CN1179788C discloses a kind of unsaturated hydrocarbon selective hydrogenation catalyst and its preparation method and application, relate generally to a kind of alkynes with C2~C4 of containing in the cracking technology or the Catalysts and its preparation method that diolefin hydrogenate becomes corresponding alkene, its catalyzer of providing of invention can make the high unsaturated hydrocarbons such as alkynes select hydrogenation under the high-speed condition, growing amount and the coke content on the catalyzer of green oil are all very low simultaneously, are suitable for industrialized cracking technology.
Summary of the invention:
The object of the present invention is to provide a kind of selection method of hydrotreating that contains the C-4-fraction of height unsaturated hydrocarbons, the selection method of hydrotreating of the carbon that is rich in alkynes and diolefine four salvage stores that obtain behind a kind of Butadiene Extraction specifically is provided, for the treatment of containing the C-4-fraction mixtures such as butane, butylene, divinyl, vinylacetylene, butine, with further saving resource, reduce and pollute, increase economic efficiency.

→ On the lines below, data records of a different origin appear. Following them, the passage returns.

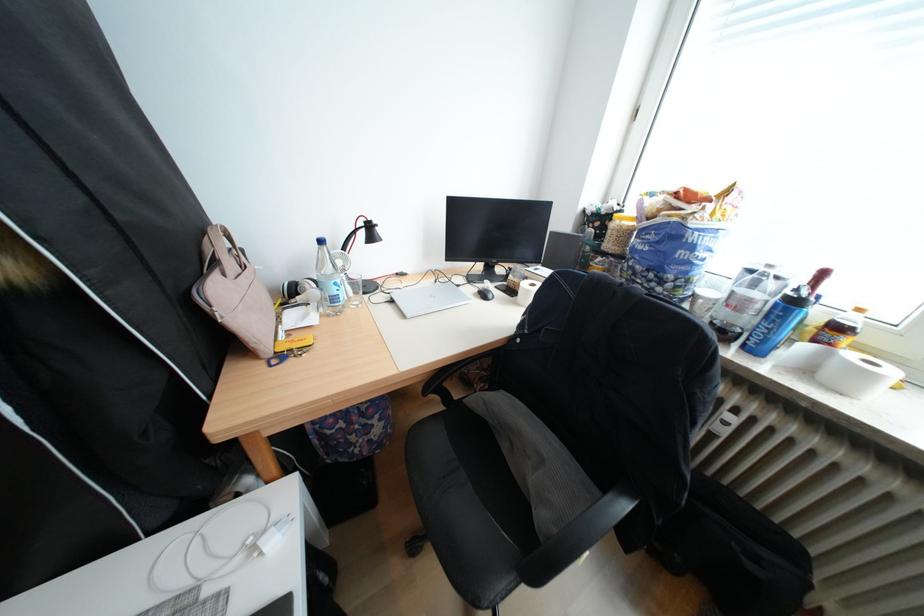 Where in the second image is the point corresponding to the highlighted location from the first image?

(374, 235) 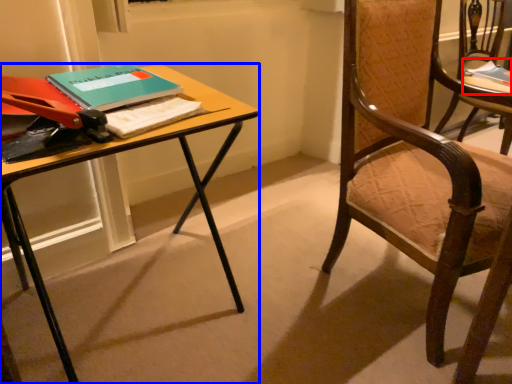 Question: Which of the following is the closest to the observer, book (highlighted by a red box) or desk (highlighted by a blue box)?

Choices:
 (A) book
 (B) desk

Answer: (B) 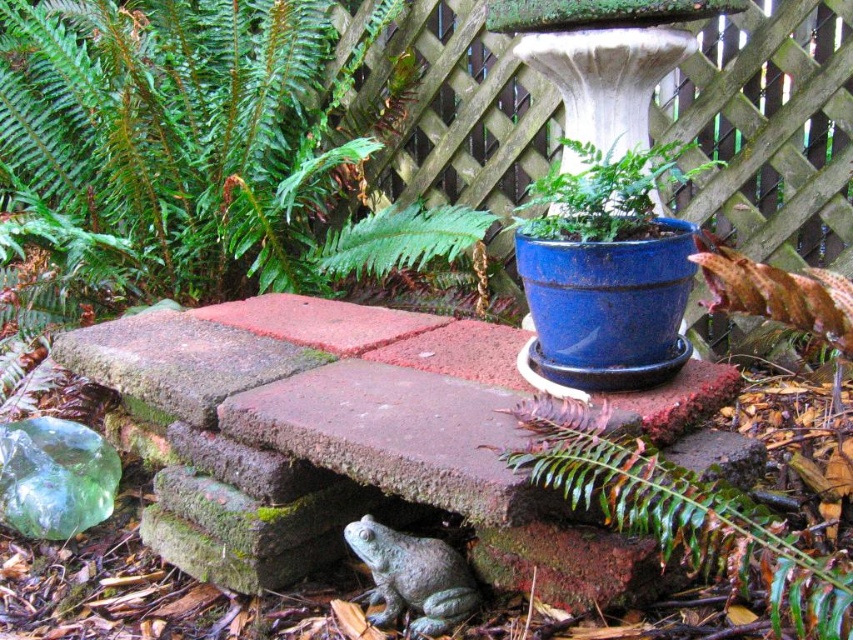 Question: Can you confirm if green leafy fern at lower center is thinner than blue ceramic pot at upper center?

Choices:
 (A) yes
 (B) no

Answer: (A)

Question: Which object is closer to the camera taking this photo?

Choices:
 (A) blue ceramic pot at upper center
 (B) green leafy fern at lower center

Answer: (B)

Question: Does green leafy fern at lower center lie in front of blue ceramic pot at upper center?

Choices:
 (A) yes
 (B) no

Answer: (A)

Question: Is green leafy fern at lower center to the right of blue ceramic pot at upper center from the viewer's perspective?

Choices:
 (A) no
 (B) yes

Answer: (A) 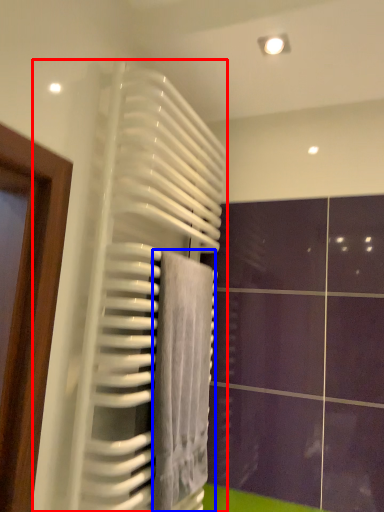 Question: Which point is closer to the camera, radiator (highlighted by a red box) or towel (highlighted by a blue box)?

Choices:
 (A) radiator
 (B) towel

Answer: (A) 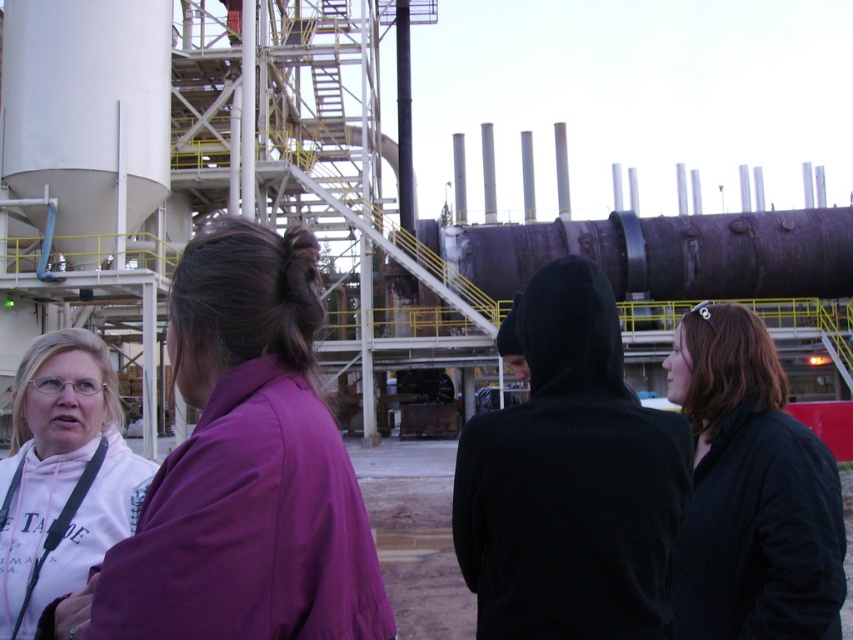 Is purple fabric shirt at left smaller than black matte jacket at lower right?

Actually, purple fabric shirt at left might be larger than black matte jacket at lower right.

Based on the photo, between purple fabric shirt at left and black matte jacket at lower right, which one appears on the left side from the viewer's perspective?

From the viewer's perspective, purple fabric shirt at left appears more on the left side.

Between point (264, 237) and point (700, 433), which one is positioned in front?

Point (264, 237) is more forward.

You are a GUI agent. You are given a task and a screenshot of the screen. Output one action in this format:
    pyautogui.click(x=<x>, y=<y>)
    Task: Click on the purple fabric shirt at left
    The height and width of the screenshot is (640, 853).
    Given the screenshot: What is the action you would take?
    pyautogui.click(x=247, y=467)

Is black matte jacket at lower right to the left of white cotton hoodie at lower left from the viewer's perspective?

Incorrect, black matte jacket at lower right is not on the left side of white cotton hoodie at lower left.

Is point (715, 440) more distant than point (22, 595)?

Yes, it is.

Identify the location of black matte jacket at lower right. The width and height of the screenshot is (853, 640). (750, 492).

Which is more to the right, purple fabric shirt at left or white cotton hoodie at lower left?

purple fabric shirt at left is more to the right.

Between point (207, 324) and point (15, 572), which one is positioned in front?

Point (207, 324) is more forward.

The image size is (853, 640). Find the location of `purple fabric shirt at left`. purple fabric shirt at left is located at coordinates (247, 467). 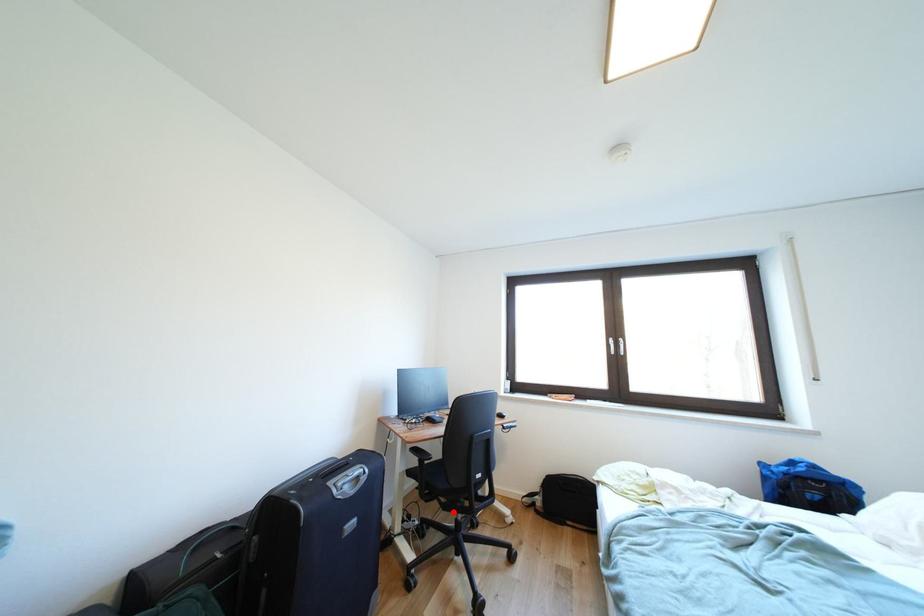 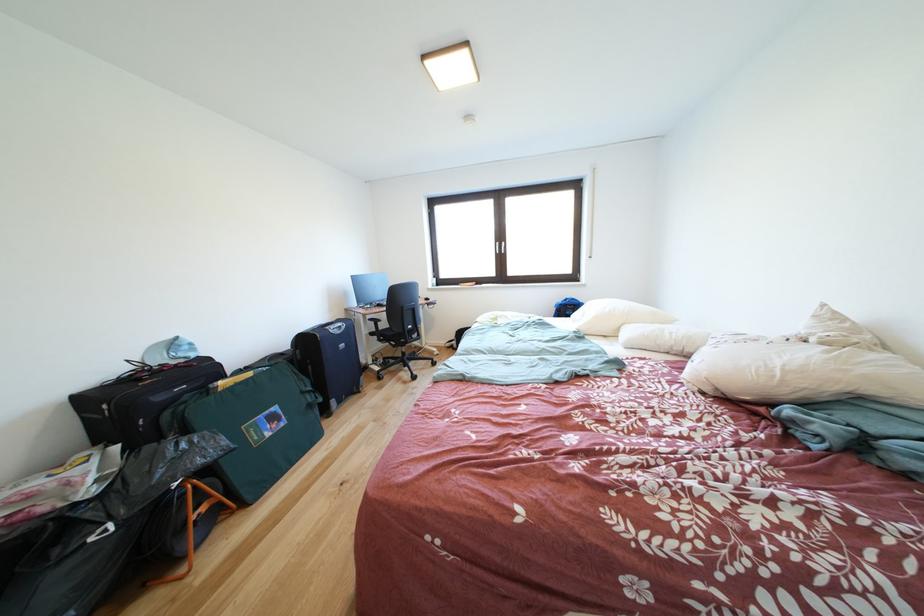 In the second image, find the point that corresponds to the highlighted location in the first image.

(403, 351) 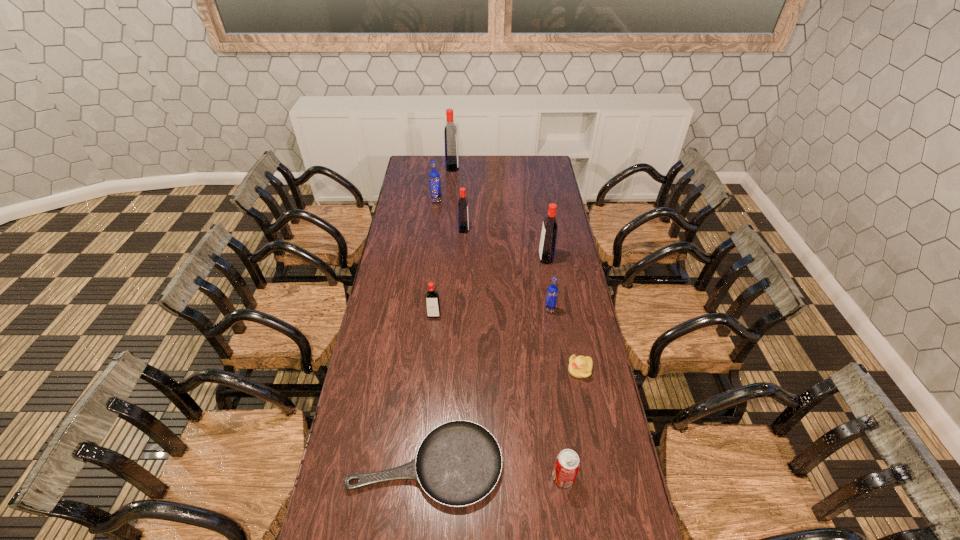 Locate an element on the screen. This screenshot has width=960, height=540. vacant space located on the front of the second farthest object is located at coordinates (432, 238).

Find the location of a particular element. vacant space located 0.080m on the front and back of the third farthest object is located at coordinates (485, 230).

Locate an element on the screen. Image resolution: width=960 pixels, height=540 pixels. free location located on the left of the smaller blue vodka is located at coordinates (468, 309).

Locate an element on the screen. free region located 0.070m on the front and back of the smallest red vodka is located at coordinates (432, 332).

Where is `vacant space situated 0.240m on the back of the seventh tallest object`? The image size is (960, 540). vacant space situated 0.240m on the back of the seventh tallest object is located at coordinates (553, 397).

The image size is (960, 540). In order to click on free space located 0.260m on the beak of the duckling in this screenshot , I will do `click(497, 370)`.

Find the location of a particular element. vacant space situated on the beak of the duckling is located at coordinates click(x=476, y=370).

You are a GUI agent. You are given a task and a screenshot of the screen. Output one action in this format:
    pyautogui.click(x=<x>, y=<y>)
    Task: Click on the vacant space located on the beak of the duckling
    
    Given the screenshot: What is the action you would take?
    pyautogui.click(x=530, y=370)

Locate an element on the screen. Image resolution: width=960 pixels, height=540 pixels. vacant space located 0.150m on the back of the shortest object is located at coordinates (433, 385).

I want to click on object present at the far edge, so click(x=450, y=132). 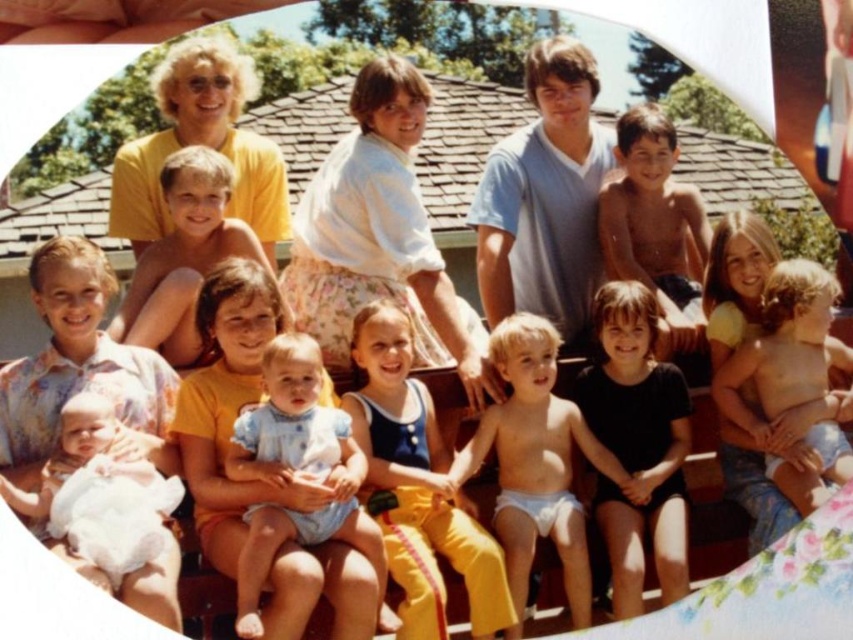 Looking at this image, you are a photographer trying to capture a closeup of the light blue diaper at center and the light brown hair at center. Which object should you focus on first to ensure it appears sharp in the photo?

You should focus on the light blue diaper at center first because it is closer to the viewer than the light brown hair at center, ensuring it will be sharp.

You are organizing a photo album and want to ensure the black matte shirt at center and shiny brown hair at upper right are both visible in the photo. Since the photo is small, you need to know which object takes up more space. Which one is bigger?

The black matte shirt at center is larger in size than the shiny brown hair at upper right, so it takes up more space in the photo.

Raw material and the H of carbon containing four cuts
2Enter two serial hydrogenation reactors; Reactor is the isotherm formula fixed-bed reactor, these isotherm formula fixed-bed reactor are double tube reactor, the inner tube loading catalyst, outer tube is the heat-obtaining medium, the heat-obtaining medium is 8~18 ℃ new water, the mol ratio of first reactor hydrogen and the total alkynes of entrance and diene content is 1.0~6.0, be preferably 1.0~2.0, the mol ratio of second reactor hydrogen and the total alkynes of entrance and diene content is 1.0~6.0, is preferably 2.0~4.0, and the reactor inlet temperature of reaction is 20~60 ℃, be preferably 30 ℃~45 ℃, reaction pressure is 0.5~4.0MPa, is preferably 1.0~2.0Mpa, and liquid hourly space velocity is 1.0~30h
-1, be preferably 1.0~3.0h
-1, enter knockout drum after the reaction product cooling and separate; Catalyst in reactor is α-Al
2O
3The palladium-based catalyst of load or copper-based catalysts, specific surface area is less than 100m
2/ g, specific pore volume are 0.01~1.0ml/g; Also contain auxiliary agent X1, X2 and X3 in palladium-based catalyst or the copper-based catalysts, wherein X1 is I B family element, and X2 is IIIB family element, and X3 is basic metal or alkaline-earth metal.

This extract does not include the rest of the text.